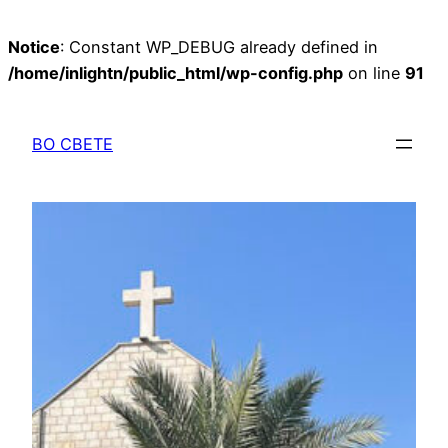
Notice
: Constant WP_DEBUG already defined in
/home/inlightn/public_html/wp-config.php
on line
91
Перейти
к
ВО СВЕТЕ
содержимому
++++++++
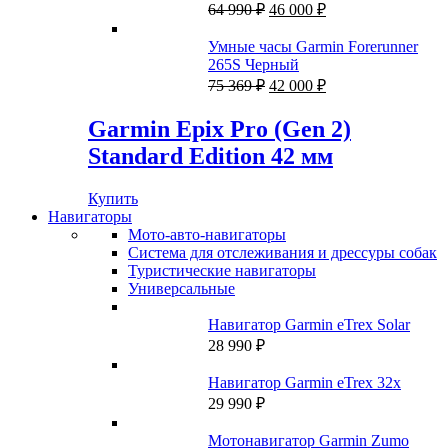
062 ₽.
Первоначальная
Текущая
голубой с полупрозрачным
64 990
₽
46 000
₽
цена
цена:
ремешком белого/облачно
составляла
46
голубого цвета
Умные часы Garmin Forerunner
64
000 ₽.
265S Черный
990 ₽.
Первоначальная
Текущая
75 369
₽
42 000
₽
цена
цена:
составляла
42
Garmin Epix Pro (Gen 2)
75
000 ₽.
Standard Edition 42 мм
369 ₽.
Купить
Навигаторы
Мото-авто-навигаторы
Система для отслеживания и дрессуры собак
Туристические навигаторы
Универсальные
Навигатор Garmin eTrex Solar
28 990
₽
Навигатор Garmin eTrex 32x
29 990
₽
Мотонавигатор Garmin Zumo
++++++++
▶ **What you are asked to do**
Copy all lines above containing the string "Garmin".

▶ **Answer to the problem**
Умные часы Garmin Forerunner
Garmin Epix Pro (Gen 2)
Навигатор Garmin eTrex Solar
Навигатор Garmin eTrex 32x
Мотонавигатор Garmin Zumo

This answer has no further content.